In the hierarchy of systems, the processor has always played a central role. When making architectural decisions on a system, one of the first considerations is which processor to use. Once chosen and configured, a designer can go about implementing the agree-upon structure. The key question is, how do you know when you’re done?That’s where things have gotten tough. The basic expectations of what it means to have a working chip have changed dramatically with the advent of the system on a chip (SoC). And, to the chagrin of designers, those expectations have gone way up. The verification required to meet this higher standard has evolved to the point where, before silicon is delivered, software must be executed. This burns through so many clock cycles that the only way to prove with any confidence – and in a
reasonable timeframe – that software works is through emulation.
Is it done yet?
With the old way of doing things, there was a giant chasm between the hardware world and the software world. Typically, a processor would be a separate chip. That chip could be breadboarded along with other components; once ready, a software engineer could start writing code.

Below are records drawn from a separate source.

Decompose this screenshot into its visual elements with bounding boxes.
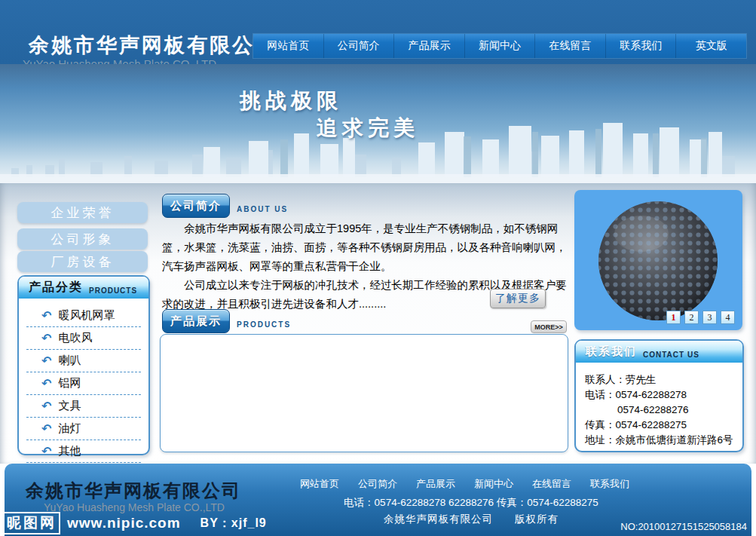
- watermark-author: BY：xjf_l9: [200, 516, 267, 531]
- arrow-icon: ↶: [41, 376, 51, 391]
- category-item-speaker[interactable]: ↶ 喇叭: [26, 350, 141, 372]
- contact-value: 0574-62288278: [616, 389, 687, 400]
- arrow-icon: ↶: [41, 444, 51, 458]
- contact-label: 电话：: [585, 389, 616, 400]
- learn-more-button[interactable]: 了解更多: [490, 289, 546, 308]
- nav-item-news[interactable]: 新闻中心: [464, 34, 535, 58]
- category-label: 文具: [58, 399, 81, 413]
- hero-banner: 挑战极限 追求完美: [0, 64, 756, 183]
- watermark-logo: 昵图网: [3, 512, 60, 534]
- sidebar-link-facility[interactable]: 厂房设备: [17, 251, 148, 272]
- nav-item-about[interactable]: 公司简介: [323, 34, 394, 58]
- arrow-icon: ↶: [41, 354, 51, 368]
- category-item-heater-mesh[interactable]: ↶ 暖风机网罩: [26, 305, 141, 327]
- watermark-url: www.nipic.com: [67, 515, 181, 531]
- site-header: 余姚市华声网板有限公司 YuYao Huasheng Mesh Plate CO…: [0, 0, 756, 64]
- categories-list: ↶ 暖风机网罩 ↶ 电吹风 ↶ 喇叭 ↶ 铝网 ↶ 文具: [19, 299, 148, 463]
- page-button-2[interactable]: 2: [684, 311, 699, 324]
- footer-nav-news[interactable]: 新闻中心: [474, 477, 513, 491]
- footer-nav-home[interactable]: 网站首页: [300, 477, 339, 491]
- contact-value: 0574-62288276: [617, 404, 689, 415]
- contact-label: 联系人：: [585, 374, 626, 385]
- mesh-dome-image: [595, 198, 721, 324]
- category-item-hairdryer[interactable]: ↶ 电吹风: [26, 327, 141, 350]
- slogan-line-2: 追求完美: [317, 114, 419, 142]
- contact-label: 传真：: [585, 419, 616, 430]
- category-label: 喇叭: [58, 354, 81, 368]
- contact-phone2-row: 0574-62288276: [585, 403, 742, 418]
- arrow-icon: ↶: [41, 331, 51, 345]
- products-display-box: [160, 334, 568, 452]
- footer-nav-about[interactable]: 公司简介: [358, 477, 397, 491]
- category-label: 铝网: [58, 376, 81, 391]
- category-label: 电吹风: [58, 331, 92, 345]
- more-button[interactable]: MORE>>: [531, 320, 567, 333]
- contact-panel: 联系我们 CONTACT US 联系人：劳先生 电话：0574-62288278…: [574, 339, 744, 452]
- contact-phone-row: 电话：0574-62288278: [585, 387, 742, 403]
- footer-nav-products[interactable]: 产品展示: [416, 477, 455, 491]
- contact-person-row: 联系人：劳先生: [585, 372, 742, 387]
- nav-item-products[interactable]: 产品展示: [393, 34, 464, 58]
- contact-header: 联系我们 CONTACT US: [576, 341, 742, 363]
- arrow-icon: ↶: [41, 308, 51, 323]
- contact-value: 余姚市低塘街道新洋路6号: [616, 434, 733, 446]
- sidebar-link-honors[interactable]: 企业荣誉: [17, 202, 148, 223]
- contact-value: 0574-62288275: [616, 419, 687, 430]
- contact-subtitle: CONTACT US: [643, 351, 699, 359]
- footer-nav-contact[interactable]: 联系我们: [590, 477, 629, 491]
- arrow-icon: ↶: [41, 399, 51, 413]
- nav-item-english[interactable]: 英文版: [675, 34, 746, 58]
- contact-fax-row: 传真：0574-62288275: [585, 418, 742, 433]
- contact-body: 联系人：劳先生 电话：0574-62288278 0574-62288276 传…: [576, 363, 742, 448]
- product-image-panel: 1 2 3 4: [574, 190, 742, 330]
- category-item-other[interactable]: ↶ 其他: [26, 440, 141, 463]
- watermark-serial: NO:20100127151525058184: [620, 521, 747, 532]
- product-categories-panel: 产品分类 PRODUCTS ↶ 暖风机网罩 ↶ 电吹风 ↶ 喇叭 ↶: [17, 275, 150, 455]
- about-subtitle: ABOUT US: [237, 205, 288, 213]
- products-subtitle: PRODUCTS: [237, 320, 291, 329]
- category-label: 油灯: [58, 421, 81, 436]
- company-name: 余姚市华声网板有限公司: [29, 32, 277, 59]
- category-label: 暖风机网罩: [58, 308, 115, 323]
- footer-nav: 网站首页 公司简介 产品展示 新闻中心 在线留言 联系我们: [300, 477, 629, 491]
- category-item-oil-lamp[interactable]: ↶ 油灯: [26, 418, 141, 440]
- categories-title: 产品分类: [29, 280, 83, 296]
- nav-item-home[interactable]: 网站首页: [253, 34, 323, 58]
- categories-subtitle: PRODUCTS: [89, 286, 137, 295]
- gallery-pagination: 1 2 3 4: [666, 311, 735, 324]
- category-label: 其他: [58, 444, 81, 458]
- contact-address-row: 地址：余姚市低塘街道新洋路6号: [585, 433, 742, 448]
- footer-phone-line: 电话：0574-62288278 62288276 传真：0574-622882…: [300, 496, 642, 510]
- footer-copyright: 余姚华声网板有限公司 版权所有: [300, 513, 642, 526]
- arrow-icon: ↶: [41, 421, 51, 436]
- category-item-stationery[interactable]: ↶ 文具: [26, 395, 141, 418]
- contact-title: 联系我们: [586, 345, 637, 359]
- sidebar-link-image[interactable]: 公司形象: [17, 228, 148, 250]
- category-item-aluminum-mesh[interactable]: ↶ 铝网: [26, 372, 141, 395]
- nav-item-contact[interactable]: 联系我们: [605, 34, 676, 58]
- page-root: 余姚市华声网板有限公司 YuYao Huasheng Mesh Plate CO…: [0, 0, 756, 536]
- about-section-tab[interactable]: 公司简介: [162, 194, 230, 218]
- footer-nav-guestbook[interactable]: 在线留言: [532, 477, 571, 491]
- contact-label: 地址：: [585, 434, 616, 446]
- products-section-tab[interactable]: 产品展示: [162, 309, 230, 333]
- site-footer: 余姚市华声网板有限公司 YuYao Huasheng Mesh Plate CO…: [5, 464, 751, 536]
- page-button-1[interactable]: 1: [666, 311, 681, 324]
- footer-company-name: 余姚市华声网板有限公司: [26, 479, 241, 503]
- slogan-line-1: 挑战极限: [240, 87, 342, 115]
- page-button-3[interactable]: 3: [702, 311, 717, 324]
- about-paragraph-1: 余姚市华声网板有限公司成立于1995年，是专业生产不锈钢制品，如不锈钢网篮，水果…: [162, 219, 571, 276]
- main-nav: 网站首页 公司简介 产品展示 新闻中心 在线留言 联系我们 英文版: [253, 34, 746, 58]
- page-button-4[interactable]: 4: [721, 311, 735, 324]
- watermark-row: 昵图网 www.nipic.com BY：xjf_l9: [3, 512, 267, 534]
- contact-value: 劳先生: [626, 374, 657, 385]
- nav-item-guestbook[interactable]: 在线留言: [534, 34, 605, 58]
- categories-header: 产品分类 PRODUCTS: [19, 277, 148, 299]
- main-content: 企业荣誉 公司形象 厂房设备 产品分类 PRODUCTS ↶ 暖风机网罩 ↶ 电…: [0, 183, 756, 464]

The processor and software design realms were so far apart that the chip designer might work in a semiconductor corporation in one of the world’s usual technology hubs, while any guy with access to an electronics store, a soldering iron, a terminal, and an oscilloscope anywhere in the world could design software for an embedded system.
The processor designer’s mandate was straightforward: the chip was deemed working when it could execute the entire instruction set in the manner prescribed by the spec and at the designated performance. Mostly. If the designer was lucky, a few errors could be documented and tolerated (only to become part of the processor legacy, with future editions having to replicate those errors).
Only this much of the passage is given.